Studio album by Kenneth Higney
- Released: 1976
- Recorded: Unknown
- Genre: Rock/Outsider music
- Length: 44:26
- Labels: Kebrutney , One Kind Favor
- Producer: Kenneth Higney

= Kenneth Higney =

American outsider musician

Kenneth Higney is a rock musician whose first album, Attic Demonstration, became a cult favourite amongst outsider music record collectors. It was recorded in 1976 as a means of selling his songwriting services to other musicians, but was released as a commercial prospect.

==Attic Demonstration==

Attic Demonstration featured Higney on vocals and electric and acoustic guitars, with an ad hoc band consisting of Higney's personal friends Gordon Gaines (guitars, drums), John Duva (bass guitar), and Mark Volpe (guitar, percussion). It had a limited release of 500 copies in September 1976, and earned a favourable review in Trouser Press magazine, but was not a commercial success. Nonetheless, it became a cult item amongst record collectors over subsequent years. It was re-mastered and re-released on CD by Higney's own label, Kebrutney Records, in 2003 and on vinyl by One Kind Favor in 2012.

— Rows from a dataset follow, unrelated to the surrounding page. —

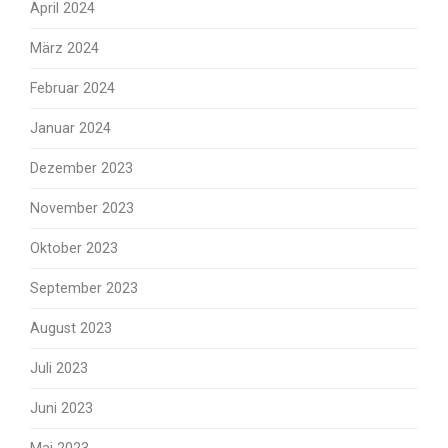
April 2024
März 2024
Februar 2024
Januar 2024
Dezember 2023
November 2023
Oktober 2023
September 2023
August 2023
Juli 2023
Juni 2023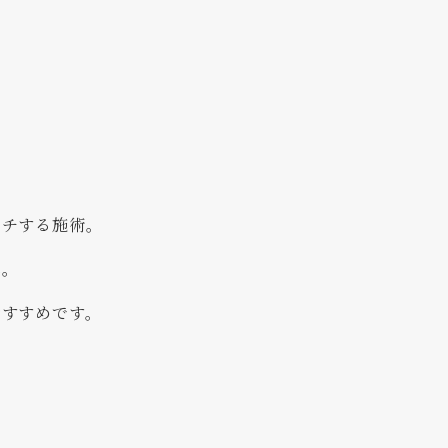
ーチする施術。
へ。
おすすめです。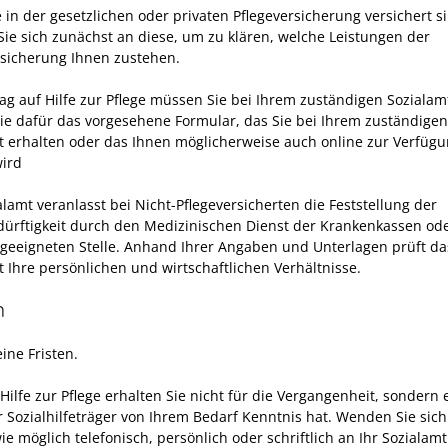
 in der gesetzlichen oder privaten Pflegeversicherung versichert s
ie sich zunächst an diese, um zu klären, welche Leistungen der
rsicherung Ihnen zustehen.
ag auf Hilfe zur Pflege müssen Sie bei Ihrem zuständigen Sozialamt
ie dafür das vorgesehene Formular, das Sie bei Ihrem zuständigen
t erhalten oder das Ihnen möglicherweise auch online zur Verfüg
wird
lamt veranlasst bei Nicht-Pflegeversicherten die Feststellung der
dürftigkeit durch den Medizinischen Dienst der Krankenkassen ode
geeigneten Stelle.
Anhand Ihrer Angaben und Unterlagen prüft da
t Ihre persönlichen und wirtschaftlichen Verhältnisse.
n
eine Fristen.
Hilfe zur Pflege erhalten Sie nicht für die Vergangenheit, sondern e
 Sozialhilfeträger von Ihrem Bedarf Kenntnis hat. Wenden Sie sic
ie möglich telefonisch, persönlich oder schriftlich an Ihr Sozialamt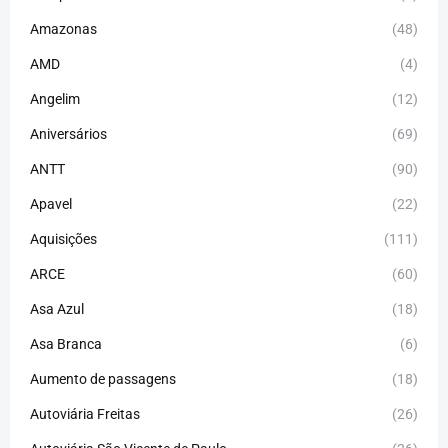
Amazonas
(48)
AMD
(4)
Angelim
(12)
Aniversários
(69)
ANTT
(90)
Apavel
(22)
Aquisições
(111)
ARCE
(60)
Asa Azul
(18)
Asa Branca
(6)
Aumento de passagens
(18)
Autoviária Freitas
(26)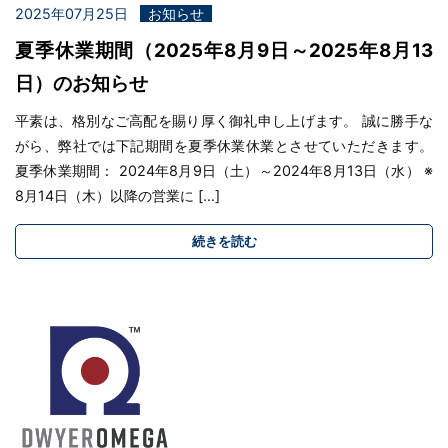
2025年07月25日
お知らせ
夏季休業期間（2025年8月9日～2025年8月13
日）のお知らせ
平素は、格別なご高配を賜り厚く御礼申し上げます。 誠に勝手な
がら、弊社では下記期間を夏季休業休業とさせていただきます。
夏季休業期間： 2024年8月9日（土）～2024年8月13日（水） ※
8月14日（木）以降の営業に […]
続きを読む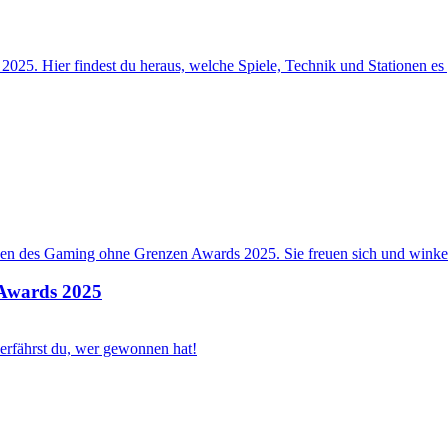
5. Hier findest du heraus, welche Spiele, Technik und Stationen es
Awards 2025
rfährst du, wer gewonnen hat!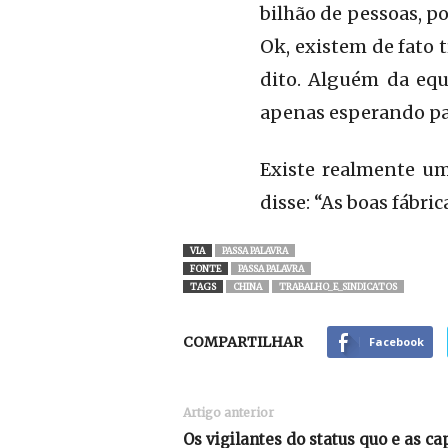
bilhão de pessoas, p
Ok, existem de fato 
dito. Alguém da equ
apenas esperando par
Existe realmente u
disse: “As boas fábri
VIA
PASSA PALAVRA
FONTE
PASSA PALAVRA
TAGS
CHINA
TRABALHO_E_SINDICATOS
COMPARTILHAR
Facebook
Artigo anterior
Os vigilantes do status quo e as ca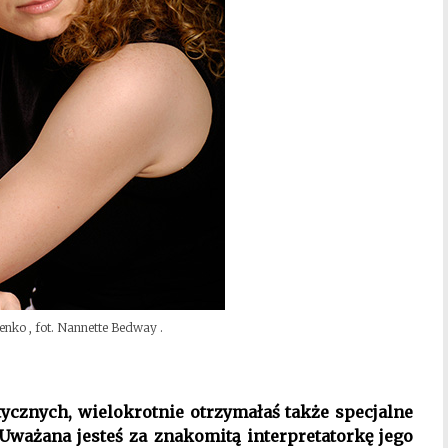
nko , fot. Nannette Bedway .
cznych, wielokrotnie otrzymałaś także specjalne
ważana jesteś za znakomitą interpretatorkę jego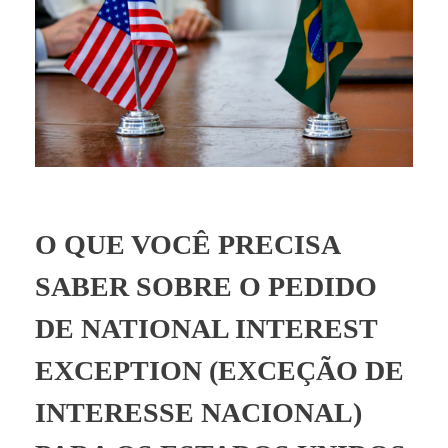
BLOG
O QUE VOCÊ PRECISA
SABER SOBRE O PEDIDO
DE NATIONAL INTEREST
EXCEPTION (EXCEÇÃO DE
INTERESSE NACIONAL)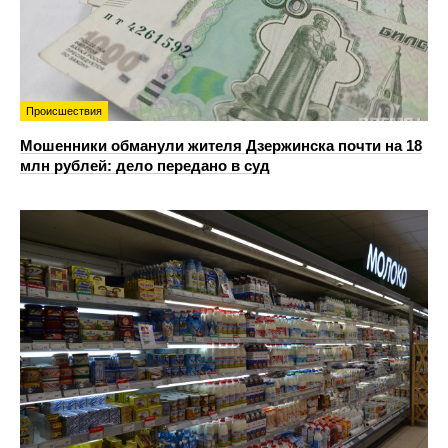
Происшествия
Мошенники обманули жителя Дзержинска почти на 18
млн рублей: дело передано в суд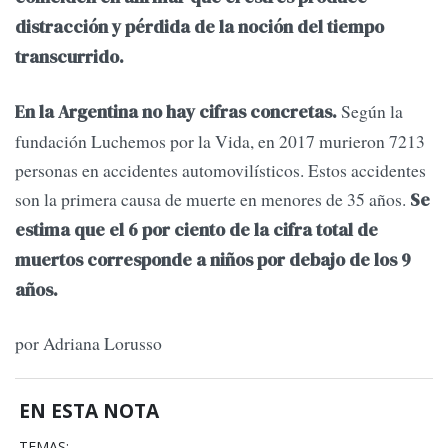
distracción y pérdida de la noción del tiempo
transcurrido.
Según la
En la Argentina no hay cifras concretas.
fundación Luchemos por la Vida, en 2017 murieron 7213
personas en accidentes automovilísticos. Estos accidentes
son la primera causa de muerte en menores de 35 años.
Se
estima que el 6 por ciento de la cifra total de
muertos corresponde a niños por debajo de los 9
años.
por Adriana Lorusso
EN ESTA NOTA
TEMAS: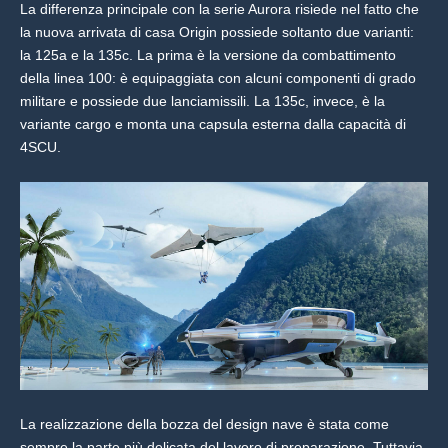
La differenza principale con la serie Aurora risiede nel fatto che
la nuova arrivata di casa Origin possiede soltanto due varianti:
la 125a e la 135c. La prima è la versione da combattimento
della linea 100: è equipaggiata con alcuni componenti di grado
militare e possiede due lanciamissili. La 135c, invece, è la
variante cargo e monta una capsula esterna dalla capacità di
4SCU.
La realizzazione della bozza del design nave è stata come
sempre la parte più delicata del lavoro di preparazione. Tuttavia,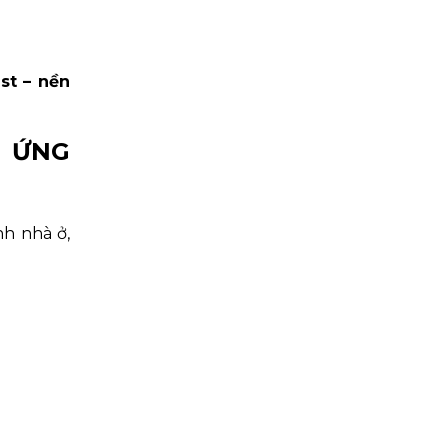
st – nền
Ễ ỨNG
nh nhà ở,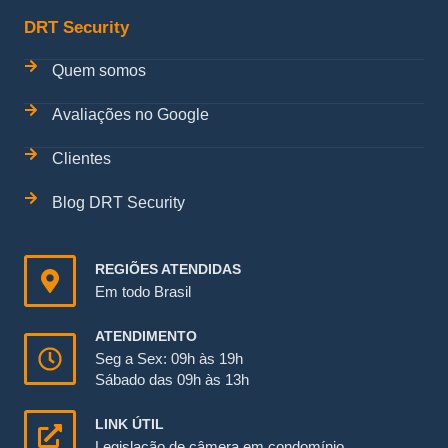
DRT Security
Quem somos
Avaliações no Google
Clientes
Blog DRT Security
REGIÕES ATENDIDAS
Em todo Brasil
ATENDIMENTO
Seg a Sex: 09h às 19h
Sábado das 09h às 13h
LINK ÚTIL
Legislação de câmera em condomínio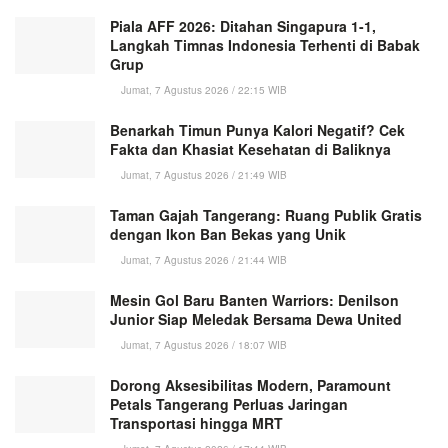
Piala AFF 2026: Ditahan Singapura 1-1,
Langkah Timnas Indonesia Terhenti di Babak
Grup
Jumat, 7 Agustus 2026 / 22:15 WIB
Benarkah Timun Punya Kalori Negatif? Cek
Fakta dan Khasiat Kesehatan di Baliknya
Jumat, 7 Agustus 2026 / 21:49 WIB
Taman Gajah Tangerang: Ruang Publik Gratis
dengan Ikon Ban Bekas yang Unik
Jumat, 7 Agustus 2026 / 21:44 WIB
Mesin Gol Baru Banten Warriors: Denilson
Junior Siap Meledak Bersama Dewa United
Jumat, 7 Agustus 2026 / 18:07 WIB
Dorong Aksesibilitas Modern, Paramount
Petals Tangerang Perluas Jaringan
Transportasi hingga MRT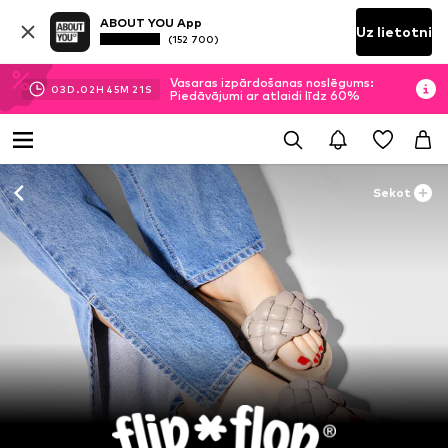
ABOUT YOU App
Uz lietotni
(152 700)
Vasaras izpārdošanas noslēgums:
03
D.
02
H
45
M
21
S
Piedāvājumi ar atlaidi līdz 60%
Sekot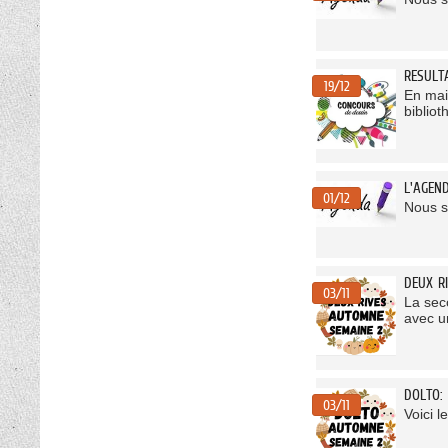
RESULT
19/12
En mai 
bibliot
L'AGEN
01/12
Nous s
DEUX R
03/11
La sec
avec u
DOLTO:
03/11
Voici l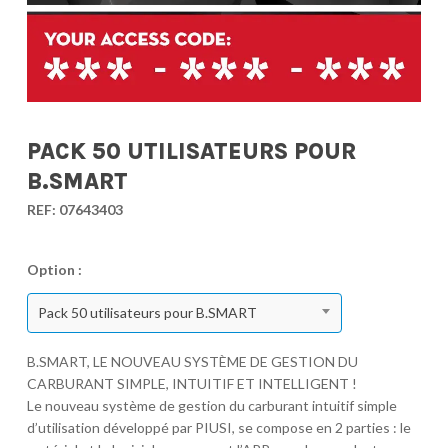
PACK 50 UTILISATEURS POUR
B.SMART
REF:
07643403
Option :
Pack 50 utilisateurs pour B.SMART
B.SMART, LE NOUVEAU SYSTÈME DE GESTION DU
CARBURANT SIMPLE, INTUITIF ET INTELLIGENT !
Le nouveau système de gestion du carburant intuitif simple
d’utilisation développé par PIUSI, se compose en 2 parties : le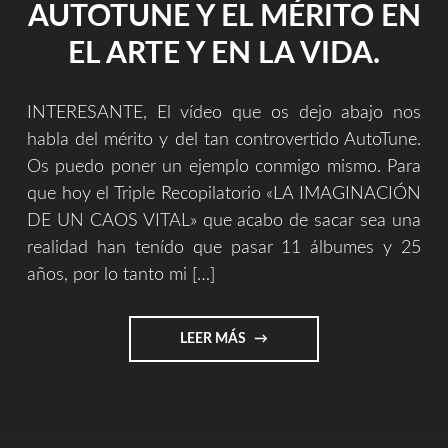
AUTOTUNE Y EL MÉRITO EN
EL ARTE Y EN LA VIDA.
INTERESANTE, El vídeo que os dejo abajo nos
habla del mérito y del tan controvertido AutoTune.
Os puedo poner un ejemplo conmigo mismo. Para
que hoy el Triple Recopilatorio «LA IMAGINACIÓN
DE UN CAOS VITAL» que acabo de sacar sea una
realidad han tenído que pasar 11 álbumes y 25
años, por lo tanto mi […]
"AUTOTUNE
LEER MÁS
Y
EL
MÉRITO
EN
EL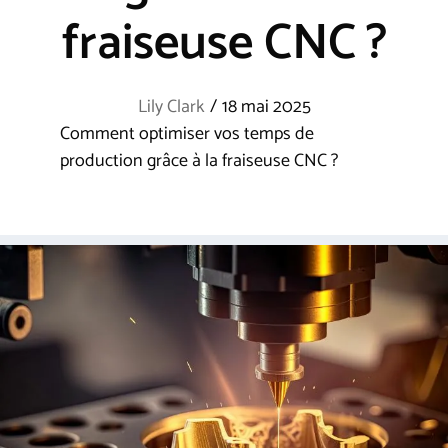
fraiseuse CNC ?
Lily Clark
/
18 mai 2025
Comment optimiser vos temps de
production grâce à la fraiseuse CNC ?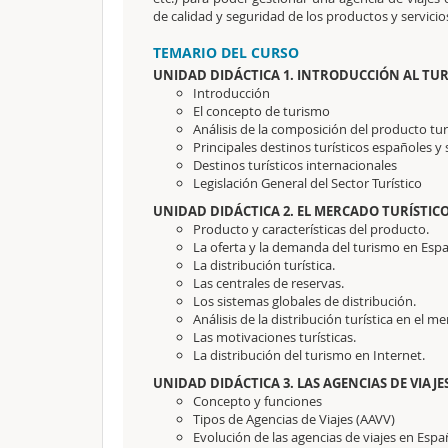
de calidad y seguridad de los productos y servicio
TEMARIO DEL CURSO
UNIDAD DIDÁCTICA 1. INTRODUCCIÓN AL TUR
Introducción
El concepto de turismo
Análisis de la composición del producto tu
Principales destinos turísticos españoles y 
Destinos turísticos internacionales
Legislación General del Sector Turístico
UNIDAD DIDÁCTICA 2. EL MERCADO TURÍSTICO
Producto y características del producto.
La oferta y la demanda del turismo en Esp
La distribución turística.
Las centrales de reservas.
Los sistemas globales de distribución.
Análisis de la distribución turística en el m
Las motivaciones turísticas.
La distribución del turismo en Internet.
UNIDAD DIDÁCTICA 3. LAS AGENCIAS DE VIAJE
Concepto y funciones
Tipos de Agencias de Viajes (AAVV)
Evolución de las agencias de viajes en Esp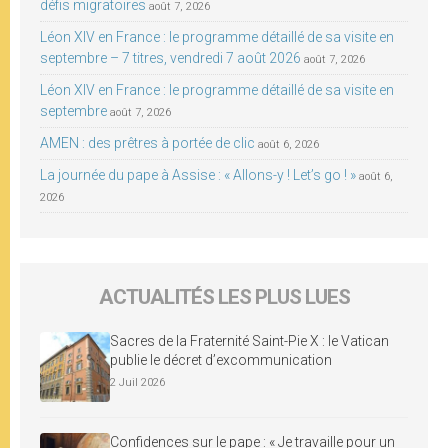
défis migratoires
août 7, 2026
Léon XIV en France : le programme détaillé de sa visite en
septembre – 7 titres, vendredi 7 août 2026
août 7, 2026
Léon XIV en France : le programme détaillé de sa visite en
septembre
août 7, 2026
AMEN : des prêtres à portée de clic
août 6, 2026
La journée du pape à Assise : « Allons-y ! Let’s go ! »
août 6,
2026
ACTUALITÉS LES PLUS LUES
Sacres de la Fraternité Saint-Pie X : le Vatican
publie le décret d’excommunication
2 Juil 2026
Confidences sur le pape : « Je travaille pour un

The remaster also included Higney's 1980 7-inch single “I Wanna Be The King”, b/w “Funky Kinky”. The former song was a tribute to New York Dolls guitarist and punk legend Johnny Thunders, and contained the line “I’m gonna be a star / I hate the sissy music of John Denver”, whilst the latter was a foray into the world of disco. Both songs were written by Higney, and featured Gordon Gaines and Mark Volpe, plus John Lynch (bass guitar). Gaines died in 1997.

Professional ratings
Review scores
| Source | Rating |
| Dusted Magazine | (not rated) |

===Track listing===
1. Night Rider
2. Children of Sound
3. Rock Star
4. Can't Love That Woman
5. Look at the River
6. Quietly Leave Me
7. Let Us Pray
8. I'll Cry Tomorrow
9. No Heavy Trucking
10. Funky Kinky *CD only bonus track
11. I Wanna Be the King *CD only bonus track

==American Dirt==
In 2009, Higney released the 'follow-up' (30 years later) to Attic Demonstration - it is titled American Dirt and contains fourteen songs, many of which were written about the same time as those on Attic Demonstration. As this album was recorded with the intention of being released as an actual recording (as opposed to Attic Demonstration which was originally conceived as demo versions of songs), Higney enlisted the help of hired guns - Jack Pearson (formerly of The Allman Brothers Band), Elizabeth Pearson, William Howse, Richard Carter and others - to produce a more professional recording. American Dirt was described by one radio DJ as if a record label had heard Attic Demonstration and given Higney money to record a 'proper album'.

==Ambulance Driver==
2011 saw the release of Higney's third album - Ambulance Driver - which contained ten new recordings with one song, “Nonsense”, coming from the days of Attic Demonstration and the remaining nine songs being, pretty much, newly written. This release contains Higney's most recently written songs, among them “Angels Touched The Ground”, “Jet Party” and, the newest of them all, “Broken By a Whore”.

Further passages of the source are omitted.